A few days after Yellen took center stage, Charles Evans, who controls the Chicago Federal Reserve, came out and said that he expected interest rates to be hiked at least an additional two times this year. Citing great employment figures, a growing economy, and a host of other factors, he envisions very few scenarios where rates are not raised at least twice. With all that said, it is important to remember that Evans is in no way, shape, or form part of the voting body of the Federal Reserve, the FOMC.
Now we stand confused as ever with regard to when rate hikes will actually take place. There are some people who think they are coming in April, others in May, some others still in June, and then those folks who are sticking to the belief that rates are going to remain at current levels for the foreseeable future. There are a lot of uncertainties floating around, but one thing we do know for certain is that this month’s FOMC meeting is going to be extremely important.

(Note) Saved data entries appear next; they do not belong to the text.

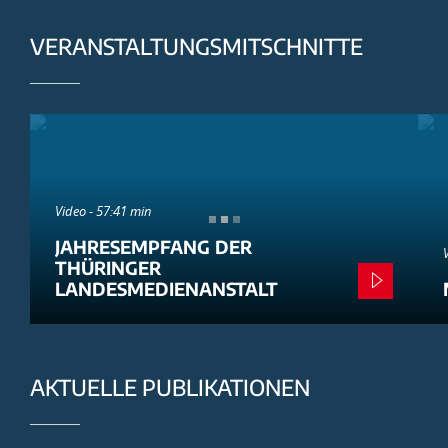
VERANSTALTUNGSMITSCHNITTE
Video - 57:41 min
JAHRESEMPFANG DER
THÜRINGER
LANDESMEDIENANSTALT
AKTUELLE PUBLIKATIONEN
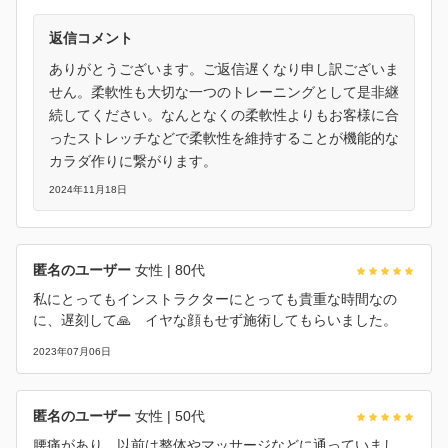
返信コメント
ありがとうございます。ご返信遅くなり申し訳ございま
せん。柔軟性も大切な一つのトレーニングとして是非継
続してください。なんとなくの柔軟性よりもお客様に合
ったストレッチなどで柔軟性を維持することが機能的な
カラダ作りに繋がります。
2024年11月18日
匿名のユーザー
女性
| 80代
私にとってもインストラクターにとっても貴重な時間なの
に、遅刻して🙏 イヤな顔もせず施術してもらいました。
2023年07月06日
匿名のユーザー
女性
| 50代
腰痛があり、以前は整体やマッサージなどに通っていまし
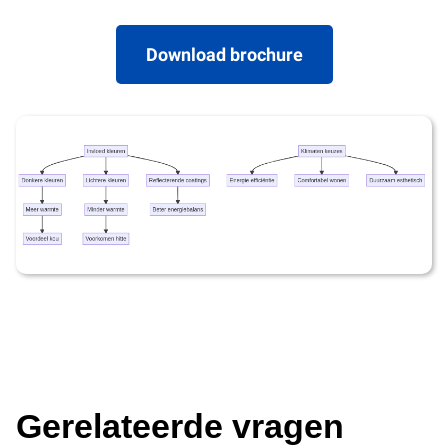
Download brochure
Gerelateerde vragen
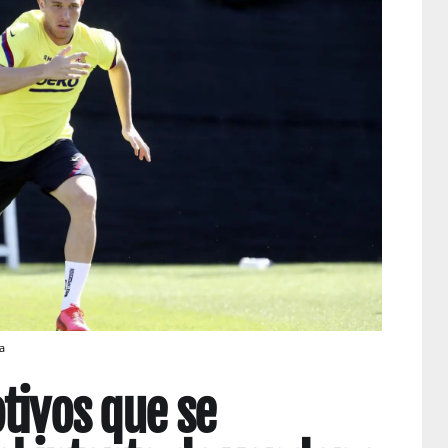
a
tivos que se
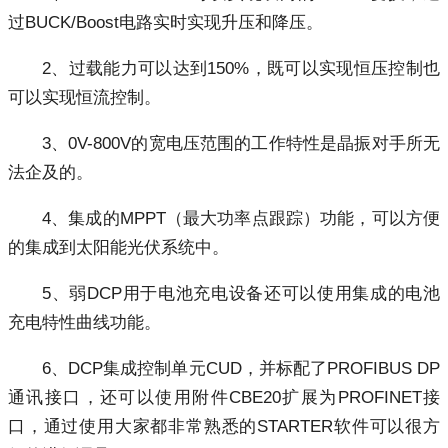
过BUCK/Boost电路实时实现升压和降压。
2、过载能力可以达到150%，既可以实现恒压控制也
可以实现恒流控制。
3、0V-800V的宽电压范围的工作特性是晶振对手所无
法企及的。
4、集成的MPPT（最大功率点跟踪）功能，可以方便
的集成到太阳能光伏系统中。
5、弱DCP用于电池充电设备还可以使用集成的电池
充电特性曲线功能。
6、DCP集成控制单元CUD，并标配了PROFIBUS DP
通讯接口，还可以使用附件CBE20扩展为PROFINET接
口，通过使用大家都非常熟悉的STARTER软件可以很方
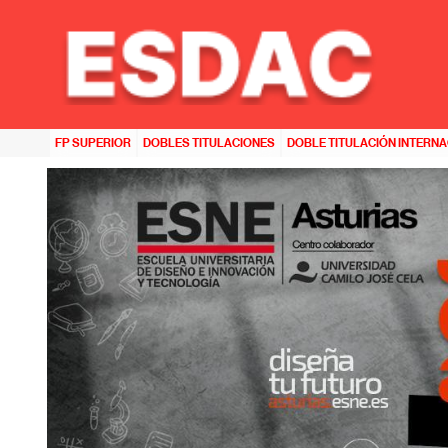
HOME
>>
NOTICIAS
>>
¡NUEVA JORNADA DE PUERTAS ABIERTAS EN ESNE ASTURIAS!
FP SUPERIOR
DOBLES TITULACIONES
DOBLE TITULACIÓN INTERN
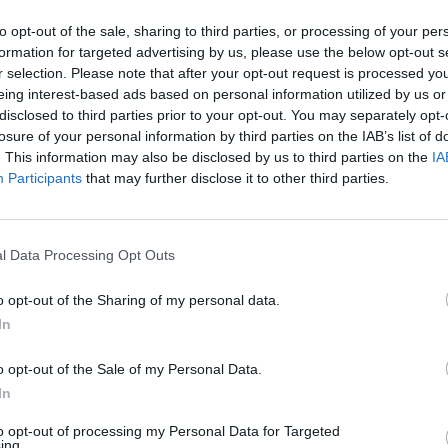
 60 a piazzale Clodio. Immediatamente si
In 
to opt-out of the sale, sharing to third parties, or processing of your per
r soccorrerlo. Mentre gli è accanto,
formation for targeted advertising by us, please use the below opt-out s
C. si accorge che il cellulare del ragazzo
r selection. Please note that after your opt-out request is processed y
ndo. Il dipendente Atac risponde
eing interest-based ads based on personal information utilized by us or
si, dall'altro capo la voce disperata del
disclosed to third parties prior to your opt-out. You may separately opt-
gazzo che chiede di assistere il figlio fino
losure of your personal information by third parties on the IAB’s list of
o. Nel frattempo l'autista chiama il 118 la
. This information may also be disclosed by us to third parties on the
IA
trasferiscono il ragazzo al S. Spirito. L'ad
Participants
that may further disclose it to other third parties.
 Tosti, ha annunciato un encomio al
. NUOVA FIERA DI ROMA Arti&Mestieri Cna
 Arriva il Natale e a Roma è corsa al regalo
l Data Processing Opt Outs
 Nonostante la crisi, a dicembre Cna di
una crescita di richieste per i prodotti
Le
o opt-out of the Sharing of my personal data.
del +30% rispetto al 2010. Un dato in
da
In
nza rispetto all'andamento dei regali in
Rudy Giuliani a Come States?
Le
Trump, Meloni e la strategia
 che l'originalità del pezzo unico
o opt-out of the Sale of my Personal Data.
americana
 un valore aggiunto al regalo. Ma dove
In
umero giusto e l'indirizzo che stai
r un regalo originale e last minute?
to opt-out of processing my Personal Data for Targeted
ing.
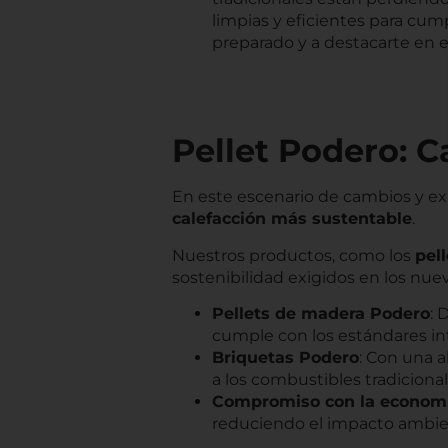
limpias y eficientes para cum
preparado y a destacarte en 
Pellet Podero: C
En este escenario de cambios y ex
calefacción más sustentable
.
Nuestros productos, como los
pel
sostenibilidad exigidos en los nu
Pellets de madera Podero
: 
cumple con los estándares int
Briquetas Podero
: Con una 
a los combustibles tradicional
Compromiso con la economí
reduciendo el impacto ambien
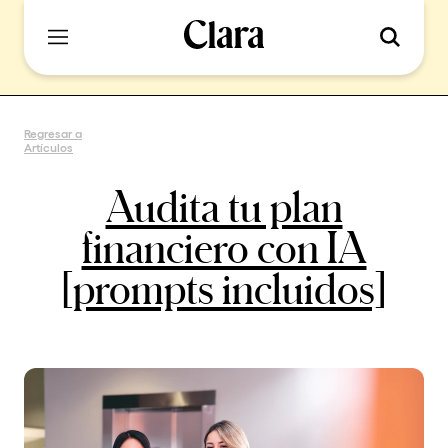
Regresar a
Artículos
Audita tu plan
financiero con IA
[prompts incluidos]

Plethora of Jobs Data Dealt
In the mid-week, the payroll processor ADP announced that the US economy added more than 200,000 new private-sector jobs to the economy during March. This figure is ok, but kind of fell short of what the market was expecting. Still, with that being said, the ADP report very rarely has any sort of direct influence on the report we are given by the Labor Department, so you will not see investors read too heavily into this number.
On Thursday, the market was told that weekly jobless claims rose last week by more than 10,000, bringing the seasonally-adjusted average well back over the 270,000 threshold.
On Friday, the all-important non-farms payrolls data was dealt and showed that the US economy created roughly 215,000 new jobs in March. This beats somewhat modest expectations of a rise of about 205,000, but was perceived as positive news nonetheless. The Dollar was given a boost in the wake of the report, as too was the thought that perhaps interest rates are not going to stay grounded in April or May.